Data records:

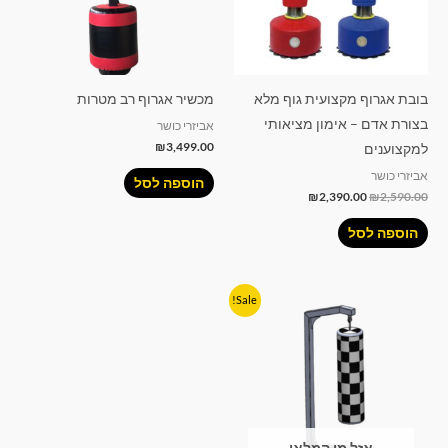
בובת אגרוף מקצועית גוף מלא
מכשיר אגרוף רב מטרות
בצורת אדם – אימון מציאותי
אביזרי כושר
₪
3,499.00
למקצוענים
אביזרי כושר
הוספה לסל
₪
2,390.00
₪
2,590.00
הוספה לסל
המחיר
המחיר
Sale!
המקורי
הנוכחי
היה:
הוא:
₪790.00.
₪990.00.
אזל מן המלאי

==

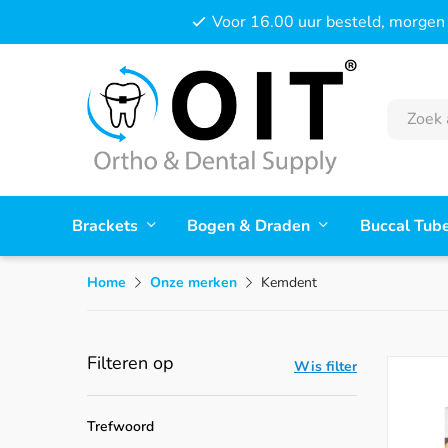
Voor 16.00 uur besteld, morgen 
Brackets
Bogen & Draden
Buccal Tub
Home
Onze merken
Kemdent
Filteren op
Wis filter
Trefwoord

How to complete this task: Copy the lines from the entries above in which the word "אגרוף" appears.

Output below:
בובת אגרוף מקצועית גוף מלא
מכשיר אגרוף רב מטרות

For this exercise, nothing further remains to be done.